The Time-Course of Changes in Muscle Mass, Architecture and Power During 6 Weeks of Plyometric Training

Elena Monti; Martino V Franchi; Francesca Badiali; Jonathan I Quinlan; Stefano Longo; Marco V Narici

doi:10.3389/fphys.2020.00946

The Time-Course of Changes in Muscle Mass, Architecture and Power During 6 Weeks of Plyometric Training

Front Physiol. 2020 Aug 4:11:946. doi: 10.3389/fphys.2020.00946. eCollection 2020.

Authors

Elena Monti^{1

2}, Martino V Franchi^{1

2}, Francesca Badiali², Jonathan I Quinlan^{2

3

4}, Stefano Longo^{2

5}, Marco V Narici^{1

2

6}

Affiliations

¹ Institute of Physiology, Department of Biomedical Sciences, University of Padua, Padua, Italy.
² MRC-ARUK Centre for Musculoskeletal Ageing, University of Nottingham, Derby, United Kingdom.
³ School of Sport, Exercise and Rehabilitation Sciences, University of Birmingham, Birmingham, United Kingdom.
⁴ NIHR Birmingham Biomedical Research Centre, University Hospitals Birmingham, NHS Foundation Trust and University of Birmingham, Birmingham, United Kingdom.
⁵ Department of Biomedical Sciences for Health, University of Milan, Milan, Italy.
⁶ CIR-Myo Myology Centre, Department of Biomedical Sciences, University of Padua, Padua, Italy.

Abstract

Purpose: To investigate the time-course of changes in knee-extensors muscle mass, architecture and function in response to plyometric training (PLT) performed on a novel training device, the Tramp-Trainer.
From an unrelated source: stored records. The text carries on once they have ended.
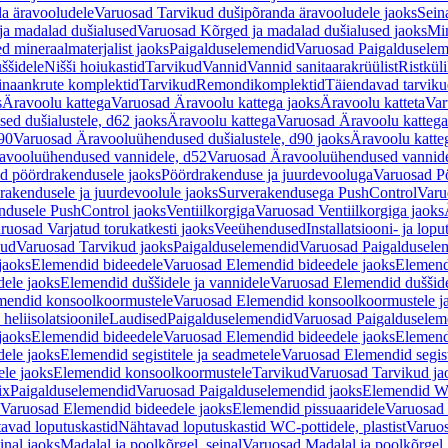
a äravooludele
Varuosad Tarvikud dušipõranda äravooludele jaoks
Sein
ja madalad dušialused
Varuosad Kõrged ja madalad dušialused jaoks
Min
d mineraalmaterjalist jaoks
Paigalduselemendid
Varuosad Paigalduselem
uššidele
Nišši hoiukastid
Tarvikud
Vannid
Vannid sanitaarakrüülist
Ristkül
einaankrute komplektid
Tarvikud
Remondikomplektid
Täiendavad tarvik
s
Äravoolu kattega
Varuosad Äravoolu kattega jaoks
Äravoolu katteta
Var
d dušialustele, d62 jaoks
Äravoolu kattega
Varuosad Äravoolu kattega
90
Varuosad Äravooluühendused dušialustele, d90 jaoks
Äravoolu katte
avooluühendused vannidele, d52
Varuosad Äravooluühendused vannide
d pöördrakendusele jaoks
Pöördrakenduse ja juurdevooluga
Varuosad Pö
akendusele ja juurdevoolule jaoks
Surverakendusega PushControl
Varu
ndusele PushControl jaoks
Ventiilkorgiga
Varuosad Ventiilkorgiga jaoks
ruosad Varjatud torukatkesti jaoks
Veeühendused
Installatsiooni- ja lop
kud
Varuosad Tarvikud jaoks
Paigalduselemendid
Varuosad Paigaldusele
jaoks
Elemendid bideedele
Varuosad Elemendid bideedele jaoks
Elemend
ele jaoks
Elemendid duššidele ja vannidele
Varuosad Elemendid duššide
mendid konsoolkoormustele
Varuosad Elemendid konsoolkoormustele j
heliisolatsioonile
Laudised
Paigalduselemendid
Varuosad Paigalduselem
jaoks
Elemendid bideedele
Varuosad Elemendid bideedele jaoks
Elemend
ele jaoks
Elemendid segistitele ja seadmetele
Varuosad Elemendid segisti
le jaoks
Elemendid konsoolkoormustele
Tarvikud
Varuosad Tarvikud ja
ix
Paigalduselemendid
Varuosad Paigalduselemendid jaoks
Elemendid WC
Varuosad Elemendid bideedele jaoks
Elemendid pissuaaridele
Varuosad 
avad loputuskastid
Nähtavad loputuskastid WC-pottidele, plastist
Varuos
inal jaoks
Madalal ja poolkõrgel, seinal
Varuosad Madalal ja poolkõrgel, 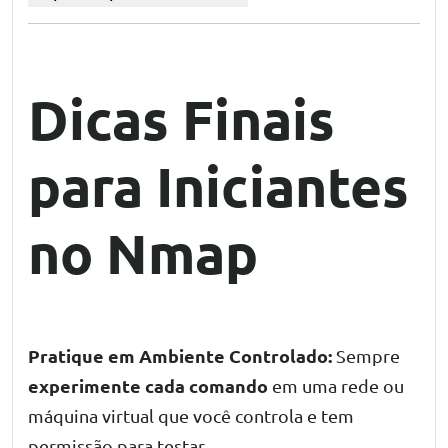
Dicas Finais
para Iniciantes
no Nmap
Pratique em Ambiente Controlado:
Sempre
experimente cada comando
em uma rede ou
máquina virtual que você controla e tem
permissão para testar.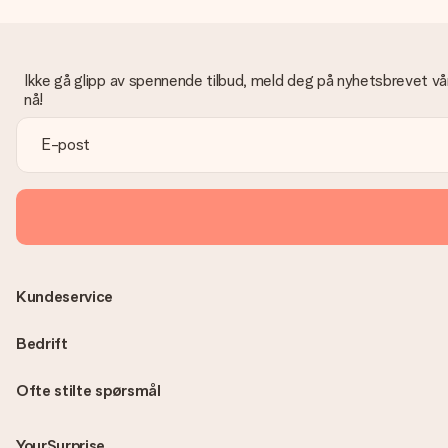
Ikke gå glipp av spennende tilbud, meld deg på nyhetsbrevet vå
nå!
Kundeservice
Bedrift
Ofte stilte spørsmål
YourSurprise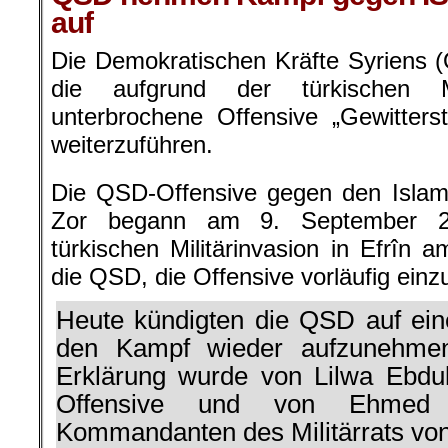
auf
Die Demokratischen Kräfte Syriens 
die aufgrund der türkischen Mi
unterbrochene Offensive „Gewitters
weiterzuführen.
Die QSD-Offensive gegen den Islami
Zor begann am 9. September 2
türkischen Militärinvasion in Efrîn 
die QSD, die Offensive vorläufig einzu
Heute kündigten die QSD auf ein
den Kampf wieder aufzunehmen
Erklärung wurde von Lilwa Ebdul
Offensive und von Ehmed
Kommandanten des Militärrats vo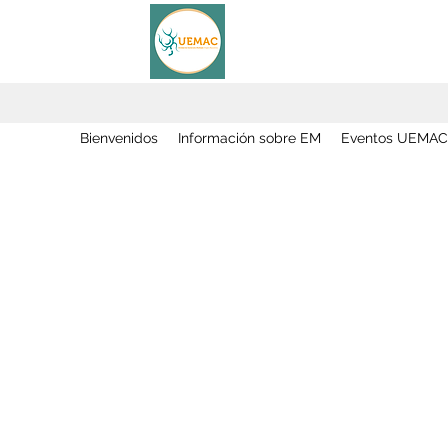
Bienvenidos
Información sobre EM
Eventos UEMAC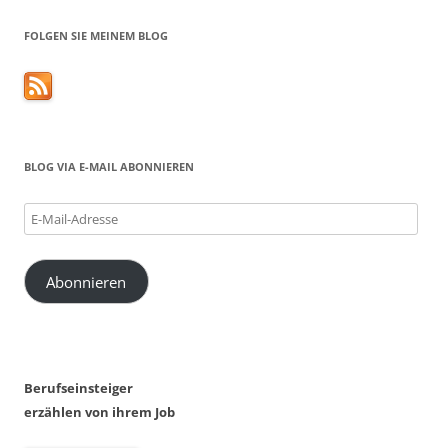
FOLGEN SIE MEINEM BLOG
BLOG VIA E-MAIL ABONNIEREN
E-
Mail-
Adresse
Abonnieren
Berufseinsteiger
erzählen von ihrem Job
This machine consists in a trampoline connected to an inclined sledge which allows the performance of repeated jumps while the subject is sitting on a chair.

Methods: Eight healthy males (173.6 ± 4.7 cm, 69.7 ± 13.5 kg, 25.3 ± 4.6 years) underwent 6 weeks of bilateral PLT on the tramp-trainer machine. Training was performed three times per week (between 120 and 150 bounces per session). Knee-extensor maximum voluntary torque (MVT) and power, quadriceps femoris (QF) volume (VOL), cross-sectional area from the 20% to the 60% of femur length and CSA _mean , together with vastus lateralis (VL) architecture (fascicle length, Lf, and pennation angle, PA) were assessed after 2, 4, and 6 weeks of PLT.

Results: All results are presented as changes versus baseline values. MVT increased by 17.8% (week 2, p < 0.001) and 22.2% (week 4, p < 0.01), respectively, and declined to 13.3% (p < 0.05) at week 6 of PLT. Power increased by 18.2% (week 4, p < 0.05) and 19.7% (week 6, p < 0.05). QF VOL increased by 4.7% (week 4, p < 0.05) and 5.8% (week 6, p < 0.01); VL VOL increased by 5.2%, (p < 0.05), 8.2%, (p < 0.01), and 9.6% (p < 0.05) at weeks 2, 4, and 6, respectively. An increase in Lf was detected already at wk 2 (2.2%, p < 0.05), with further increase at 4 and 6 weeks of PLT (4 and 4.4%, respectively, p < 0.01). PA increased by 5.8% (p < 0.05) at week 6. Significant positive correlations were found between CSA _mean and Power (R ² = 0.46, p < 0.001) and between QF VOL and Power (R ² = 0.44, p < 0.024).

Conclusions: PLT induced rapid increases in muscle volume, fascicle length, pennation angle, torque and power in healthy younger adults. Notably, changes in VL VOL and Lf were detectable already after 2 weeks, followed by increases in knee extensors VOL and power from week 4 of PLT. Since the increase in CSA _mean and QF VOL cannot fully explain the increment in muscle power, it is likely that other factors (such as adaptations in neural drive or tendon mechanical properties) may have contributed to such fucntional changes.

Keywords: fascicle length; muscle hypertrophy; muscle power; muscle volume; quadriceps cross-sectional area; skeletal muscle.